Exactly as they appear, reproduce the lines from the one holding "judith (711, 1254)" through the last line of the material below.

========================================================================

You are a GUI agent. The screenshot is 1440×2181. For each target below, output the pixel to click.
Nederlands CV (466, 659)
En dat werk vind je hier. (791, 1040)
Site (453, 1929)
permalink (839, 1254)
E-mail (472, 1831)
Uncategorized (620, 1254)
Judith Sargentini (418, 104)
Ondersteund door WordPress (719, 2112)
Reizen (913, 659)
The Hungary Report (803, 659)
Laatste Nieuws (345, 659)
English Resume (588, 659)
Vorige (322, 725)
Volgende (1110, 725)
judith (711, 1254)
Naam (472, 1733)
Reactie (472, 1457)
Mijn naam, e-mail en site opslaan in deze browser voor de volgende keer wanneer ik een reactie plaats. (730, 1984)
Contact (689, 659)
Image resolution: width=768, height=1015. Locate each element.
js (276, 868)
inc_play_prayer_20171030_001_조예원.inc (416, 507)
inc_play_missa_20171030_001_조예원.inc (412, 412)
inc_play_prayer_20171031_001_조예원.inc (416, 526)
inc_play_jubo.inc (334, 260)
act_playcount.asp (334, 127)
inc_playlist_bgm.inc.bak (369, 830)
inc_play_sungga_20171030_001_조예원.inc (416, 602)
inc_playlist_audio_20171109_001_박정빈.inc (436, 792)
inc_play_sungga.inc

========================================================================

> _Answer for the task_:
judith (711, 1254)
Naam (472, 1733)
Reactie (472, 1457)
Mijn naam, e-mail en site opslaan in deze browser voor de volgende keer wanneer ik een reactie plaats. (730, 1984)
Contact (689, 659)
Image resolution: width=768, height=1015. Locate each element.
js (276, 868)
inc_play_prayer_20171030_001_조예원.inc (416, 507)
inc_play_missa_20171030_001_조예원.inc (412, 412)
inc_play_prayer_20171031_001_조예원.inc (416, 526)
inc_play_jubo.inc (334, 260)
act_playcount.asp (334, 127)
inc_playlist_bgm.inc.bak (369, 830)
inc_play_sungga_20171030_001_조예원.inc (416, 602)
inc_playlist_audio_20171109_001_박정빈.inc (436, 792)
inc_play_sungga.inc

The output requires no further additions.